London: Secker & Warburg, 1984
8vo, pp. 602. Original brown boards, lettered in gilt to spine. Illustrated dust jacket, author’s photographic portrait to rear flap. Age toning to text block, otherwise a fine copy in a near fine dust jacket with some sunning to spine, and a faint production-fault crease to the laminate at spine edge of rear panel.
First edition, AFFECTIONATELY INSCRIBED BY THE AUTHOR TO HIS EDITOR JOHN BLACKWELL: ‘To John, Skip the Italian and abide to Cyrillic is what I say. You can’t go wrong. With many thanks and all that. Lots of love Mike’. ADDITIONALLY SIGNED AND DATED (’30th August 1984) TO TITLE PAGE. Volume Two of the Colonel Pyat quartet.
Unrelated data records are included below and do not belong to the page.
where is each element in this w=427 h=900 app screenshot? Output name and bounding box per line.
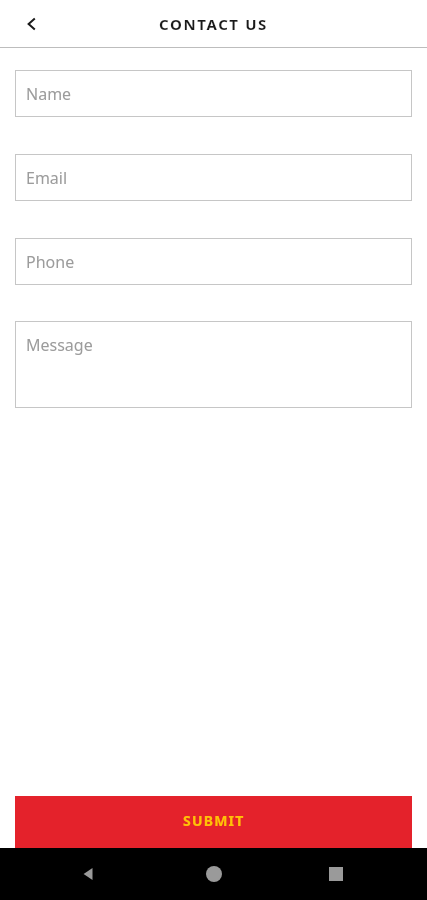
button[interactable]: Phone [15,238,412,285]
button[interactable]: Back [67,852,111,896]
staticText: Email [26,167,68,189]
staticText: SUBMIT [183,811,245,830]
staticText: CONTACT US [159,14,268,34]
button[interactable]: Name [15,70,412,117]
button[interactable]: Message [15,321,412,408]
button[interactable]: Home [192,852,236,896]
button[interactable]: Email [15,154,412,201]
button[interactable]: SUBMIT [15,796,412,848]
staticText: Name [26,83,72,105]
staticText: Message [26,334,93,356]
staticText: Phone [26,251,75,273]
button[interactable]: Recent apps [314,852,358,896]
button[interactable]: Back [12,4,52,44]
John Blackwell [1937-1997] joined Secker and Warburg in the late 1960s, when the imprint was still an independent company run by Fredric Warburg himself. He was a constant presence through the company's innumerable corporate takeovers, mergers and changes of managing director. He was Moorcock’s editor at Secker and Warburg, where much of his work was published. As well as Moorcock, Blackwell was literary midwife to Secker luminaries J. M. Coetzee, Malcolm Bradbury, John Banville, Tom McGuane, Tom Sharpe and Louis de Bernieres, among many others.